Para comenzar, agite suavemente un reactivo de amplificación isotérmica descongelado. Centrifuga el reactivo para recogerlo todo en el fondo del tubo. Pipetear 20 microlitros del reactivo de amplificación isotérmica en un tubo de centrífuga preparado de 200 microlitros.
Cubra el tubo con su tapa y transfiéralo al área de preparación de muestras. Ahora añada 34,5 microlitros de la muestra de ácido nucleico objetivo en cada tubo. Agite suavemente para mezclar bien.
Centrifuga los tubos brevemente para recoger todas las muestras en la parte inferior de los tubos. A continuación, escriba el número de muestra en la etiqueta del embalaje de un chip, abra el chip microfluídico con la etiqueta del embalaje hacia arriba. Coloque el chip con los puertos de entrada y salida hacia arriba.

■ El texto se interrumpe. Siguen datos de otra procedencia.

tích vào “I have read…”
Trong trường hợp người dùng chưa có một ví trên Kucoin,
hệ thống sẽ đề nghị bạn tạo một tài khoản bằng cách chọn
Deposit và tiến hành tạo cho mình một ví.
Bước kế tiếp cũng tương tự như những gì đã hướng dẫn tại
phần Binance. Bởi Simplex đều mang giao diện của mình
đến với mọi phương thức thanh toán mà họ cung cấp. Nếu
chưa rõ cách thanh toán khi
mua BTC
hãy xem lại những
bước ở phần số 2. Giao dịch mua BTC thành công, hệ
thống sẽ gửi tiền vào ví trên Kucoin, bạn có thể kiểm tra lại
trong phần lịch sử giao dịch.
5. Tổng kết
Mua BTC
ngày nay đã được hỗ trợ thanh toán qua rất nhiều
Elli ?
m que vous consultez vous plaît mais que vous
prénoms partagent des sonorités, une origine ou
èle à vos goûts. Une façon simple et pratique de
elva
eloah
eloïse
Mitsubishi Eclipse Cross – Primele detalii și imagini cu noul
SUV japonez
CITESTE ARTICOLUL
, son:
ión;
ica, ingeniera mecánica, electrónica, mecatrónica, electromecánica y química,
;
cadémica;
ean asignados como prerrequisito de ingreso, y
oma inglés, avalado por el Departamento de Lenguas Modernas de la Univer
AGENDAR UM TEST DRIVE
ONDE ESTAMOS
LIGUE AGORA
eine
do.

A continuación, utilice una pipeta para extraer 50 microlitros del sistema de reacción de amplificación preparado y añádalo al canal principal del chip a través del puerto de entrada. Deje de agregar cuando se llene el canal principal. Limpie el exceso de líquido alrededor de los puertos de entrada y salida con un pañuelo sin pelusa.
A continuación, haga clic en el botón de abrir bandeja en el analizador de ácido nucleico después de precalentarlo. Coloque la viruta con la parte delantera hacia arriba en la bandeja, asegurándose de que el pequeño cilindro de ubicación emerja del espacio central de la viruta para asegurarla. Presione el botón de cierre de la bandeja para insertar el chip en el analizador de ácido nucleico.

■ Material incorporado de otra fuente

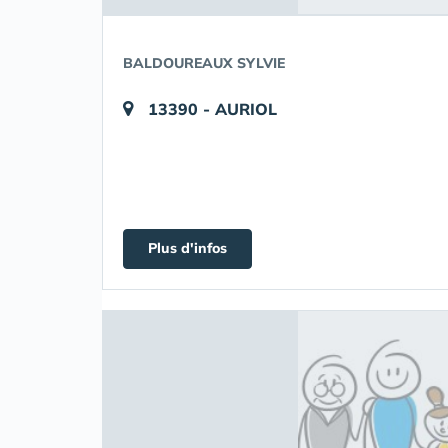
BALDOUREAUX SYLVIE
13390 - AURIOL
Plus d'infos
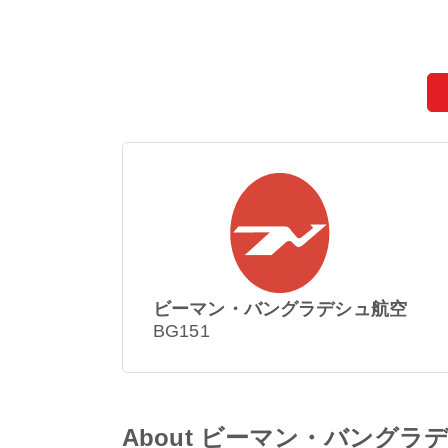
ビーマン・バングラデシュ航空
BG151
About ビーマン・バングラデシ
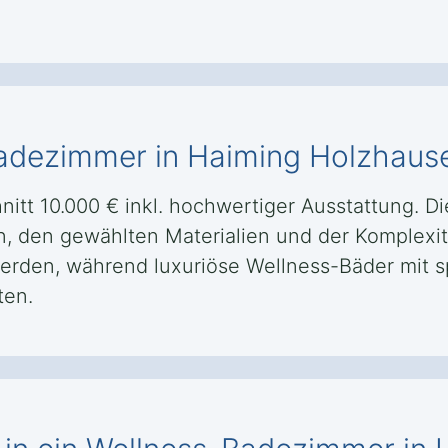
adezimmer in Haiming Holzhaus
itt 10.000 € inkl. hochwertiger Ausstattung. D
, den gewählten Materialien und der Komplex
erden, während luxuriöse Wellness-Bäder mit sp
ten.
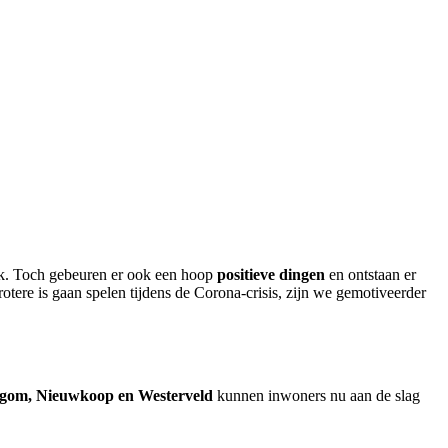
ijk. Toch gebeuren er ook een hoop
positieve dingen
en ontstaan er
otere is gaan spelen tijdens de Corona-crisis, zijn we gemotiveerder
legom, Nieuwkoop en Westerveld
kunnen inwoners nu aan de slag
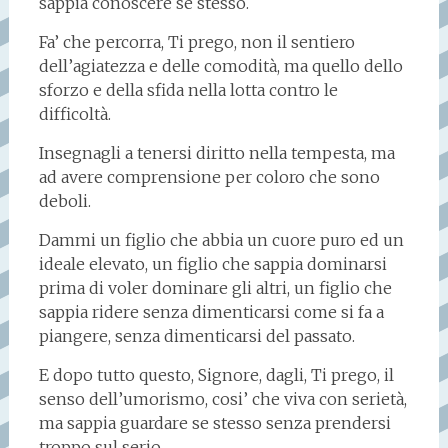
sappia conoscere se stesso.
Fa’ che percorra, Ti prego, non il sentiero
dell’agiatezza e delle comodità, ma quello dello
sforzo e della sfida nella lotta contro le
difficoltà.
Insegnagli a tenersi diritto nella tempesta, ma
ad avere comprensione per coloro che sono
deboli.
Dammi un figlio che abbia un cuore puro ed un
ideale elevato, un figlio che sappia dominarsi
prima di voler dominare gli altri, un figlio che
sappia ridere senza dimenticarsi come si fa a
piangere, senza dimenticarsi del passato.
E dopo tutto questo, Signore, dagli, Ti prego, il
senso dell’umorismo, cosi’ che viva con serietà,
ma sappia guardare se stesso senza prendersi
troppo sul serio.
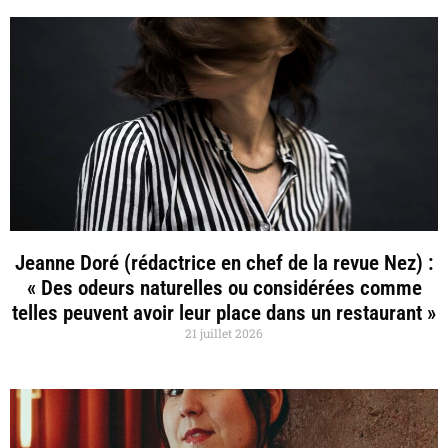
Jeanne Doré (rédactrice en chef de la revue Nez) :
« Des odeurs naturelles ou considérées comme
telles peuvent avoir leur place dans un restaurant »
21 juillet 2026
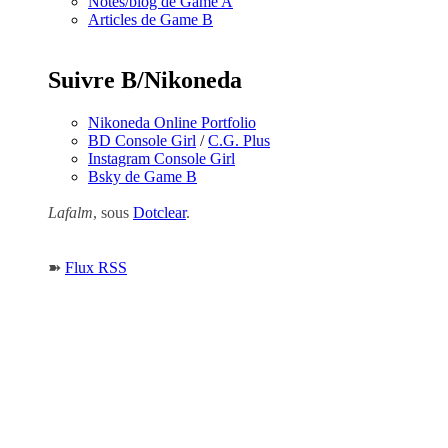
Notes/blog de Game A
Articles de Game B
Suivre B/Nikoneda
Nikoneda Online Portfolio
BD Console Girl
/
C.G. Plus
Instagram Console Girl
Bsky de Game B
Lafalm
, sous
Dotclear
.
➽
Flux RSS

Introduzca la información de prueba de muestra en el área de información de muestra de la interfaz de detección. Luego, presione el botón de inicio de detección para iniciar la detección de muestras. Se encontró que la muestra uno estaba infectada con Klebsiella pneumoniae, mientras que las muestras dos y siete mostraron infecciones polimicrobianas.
Un indicador positivo estaba representado por una curva de amplificación que exhibía una forma de S, mientras que una línea horizontal representaba un indicador negativo.